300W Dataset: Scaling a Face Dataset from 600 to 366K Images

What Is the 300W Dataset?

300-W is an image dataset that focuses on face images. It contains 300 indoor images and 300 outdoor images with human faces, captured in the wild. It covers a variety of identities, facial expressions, lighting conditions, poses, occlusions, and face sizes. 

Images were downloaded from google.com using search terms like “party”, “meeting”, “protest”, and “celebrity”. The goal of 300W creators was to create a dataset that tests an algorithm’s availability to analyze faces in unconstrained, real world situations.

Compared to similar datasets, 300W has a higher proportion of partially occluded images, and more unusual expressions such as ‘surprise’ and ‘scream’ (as opposed to the more common ‘neutral’ or ‘smile’). Images were annotated with 68 point markers using a semi-automatic method. The images are between 48 KB and 2 MB in size.

In a significant development, two extended versions of the original 300W dataset were introduced, called 300W-LP and 300W-LPA. What is special about these datasets is that they started from the same 300W images, but used a generative technique to create multiple variations of each face images, with automatically generated annotations. 

This made it possible to scale up the dataset from only 600 images in the original dataset to 61K images in 300-LP and 366K images in 300-LPA.

The 300-W Challenge

The 300-W Challenge was held in the years 2013 and 2014. It was the first time an event was organized specifically to benchmark the automated facial landmark recognition efforts. It focused on identifying facial landmarks in real-world face image datasets.

The LFPW, AFW, HELEN, and XM2VTS datasets were re-annotated with the markup shown in the following image. There were also annotations for an additional 135 images of faces with different expressions and poses (the iBUG training set). 

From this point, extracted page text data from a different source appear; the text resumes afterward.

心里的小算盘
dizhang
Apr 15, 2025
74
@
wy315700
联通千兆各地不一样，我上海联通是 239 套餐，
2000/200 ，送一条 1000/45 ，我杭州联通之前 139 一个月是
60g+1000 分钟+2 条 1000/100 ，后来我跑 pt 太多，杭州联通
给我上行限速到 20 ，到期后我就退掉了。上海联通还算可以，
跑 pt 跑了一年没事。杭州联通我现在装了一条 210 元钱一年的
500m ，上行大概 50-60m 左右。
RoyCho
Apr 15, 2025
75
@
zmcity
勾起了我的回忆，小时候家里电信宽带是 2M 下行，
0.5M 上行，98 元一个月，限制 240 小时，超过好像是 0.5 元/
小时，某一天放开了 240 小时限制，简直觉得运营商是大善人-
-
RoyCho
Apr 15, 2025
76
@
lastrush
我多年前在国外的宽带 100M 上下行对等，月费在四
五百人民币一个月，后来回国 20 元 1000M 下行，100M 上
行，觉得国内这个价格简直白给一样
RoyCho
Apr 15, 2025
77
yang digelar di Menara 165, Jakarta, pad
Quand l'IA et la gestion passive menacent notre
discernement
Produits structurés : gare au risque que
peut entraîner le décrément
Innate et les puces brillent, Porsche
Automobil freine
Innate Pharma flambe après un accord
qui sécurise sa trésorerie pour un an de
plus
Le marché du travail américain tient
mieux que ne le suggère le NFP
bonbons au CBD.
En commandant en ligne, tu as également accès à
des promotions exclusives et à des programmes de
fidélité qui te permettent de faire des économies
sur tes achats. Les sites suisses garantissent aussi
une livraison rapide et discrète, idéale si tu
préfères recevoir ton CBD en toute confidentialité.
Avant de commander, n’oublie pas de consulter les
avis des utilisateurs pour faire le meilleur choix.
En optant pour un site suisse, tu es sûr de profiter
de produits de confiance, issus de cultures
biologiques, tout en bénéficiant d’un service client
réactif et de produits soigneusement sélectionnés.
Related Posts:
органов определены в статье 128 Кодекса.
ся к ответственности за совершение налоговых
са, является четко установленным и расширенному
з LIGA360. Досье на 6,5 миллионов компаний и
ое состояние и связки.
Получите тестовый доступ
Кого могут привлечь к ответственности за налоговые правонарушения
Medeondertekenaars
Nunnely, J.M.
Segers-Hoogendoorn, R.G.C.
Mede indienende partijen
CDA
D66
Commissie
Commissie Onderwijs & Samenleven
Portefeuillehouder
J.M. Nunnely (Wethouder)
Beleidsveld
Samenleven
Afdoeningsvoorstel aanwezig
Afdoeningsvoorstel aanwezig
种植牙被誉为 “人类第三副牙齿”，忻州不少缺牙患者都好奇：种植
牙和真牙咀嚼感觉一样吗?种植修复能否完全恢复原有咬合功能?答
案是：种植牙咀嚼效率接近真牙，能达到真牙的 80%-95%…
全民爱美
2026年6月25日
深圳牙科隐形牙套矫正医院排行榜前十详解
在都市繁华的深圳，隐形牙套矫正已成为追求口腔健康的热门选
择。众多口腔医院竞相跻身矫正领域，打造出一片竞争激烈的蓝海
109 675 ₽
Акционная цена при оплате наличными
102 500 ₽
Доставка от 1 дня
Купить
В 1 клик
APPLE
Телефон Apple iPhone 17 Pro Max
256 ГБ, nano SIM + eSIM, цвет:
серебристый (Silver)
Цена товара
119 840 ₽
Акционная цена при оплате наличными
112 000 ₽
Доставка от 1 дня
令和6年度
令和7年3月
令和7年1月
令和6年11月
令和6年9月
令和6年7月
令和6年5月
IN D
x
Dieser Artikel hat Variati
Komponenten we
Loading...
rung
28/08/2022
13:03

Figure 1, Image Source: Imperial College of London

Participants in the 300-W challenge tested their algorithms on the 300-W test dataset. Submissions were evaluated using standard bounding-box initialization when running each trained algorithm on the 300-W test dataset. Performance was evaluated based on the 68-point markup in the above image, and 51 points corresponding to the borderless points.

Winners of the latest 300W competition were:

  • J. Deng, et. al, “Multi-view, multi-scale and multi-component cascade shape regression.”
  • H. Fan, et. al, “Approaching human level facial landmark localization by deep learning.”

300W Extended Versions

300VW Dataset

Although there are comprehensive benchmarks for locating facial landmarks in still images, efforts to benchmark facial landmarks in video are very limited. 300 Videos in the Wild (300-VW) is a dataset for evaluating landmark tracking algorithms on videos containing faces. It contains 114 videos.

Authors of the dataset collected videos of faces recorded in the wild. Each video is approximately 1 minute (25-30 fps) in length. All frames are annotated with the same 68 facial landmarks used in the 300W dataset.

300W-LP Dataset (61K Images)

The 300W-LP (Large Pose) dataset is based on the original 300W images, creating multiple variations with different poses, using several algorithmic techniques. 

Source: Research Gate

300W-LP extends 300W to multiple databases based on alignment techniques including AFW, LFPW, HELEN, IBUG, and XM2VTS. This results in 61,225 samples derived from the original 300W images. All the images are marked with the same 68 landmarks.

This dataset can be used as a training set for computer vision tasks such as recognizing facial attributes and locating landmarks (or parts of a face).

300W-LPA Dataset (366K Images)

The 300W-LPA (Large Pose Augmented) dataset builds on 300W-LP, augmenting it with more data by rotating each image in pitch, 5 degrees at a time, up to 25 degrees in both directions. The dataset contains 366,564 photos of 59,439 individuals.

The following image illustrates the difference between the original 300W dataset and 300W-LP/LPA.

The Technology Behind 300W-LP/LPA Datasets: Multiplying Face Datasets

A unique feature of the 300W-LP/LPA datasets is that they use automation to create multiple versions of an original, annotated face image. This addresses major challenges of face datasets:

  • Small number of annotated data samples
  • Low accuracy of human annotations
  • Cost and difficulty of scaling the dataset by adding more annotated images

In a paper by Sagonas, et. al (2013), the authors suggest using generative models to create new instances of existing face images. These models can take an image and create a different view—for example, take an image of a face looking sideways and generate a frontal image. This can create multiple versions of the same face image, rotated or tilted in various directions. It is then possible to automatically generate accurate image annotations for the new images.

One approach to perform this type of transformation is active appearance models (AAM). However, these models are difficult to fit and do not generalize well to unseen images. The authors showed that active orientation models (AOMs) can provide much better performance. They proposed a tool based on AOM which performs semi-automatic annotation for variations of existing face images. This tool was the basis for the extended LP/LPA datasets.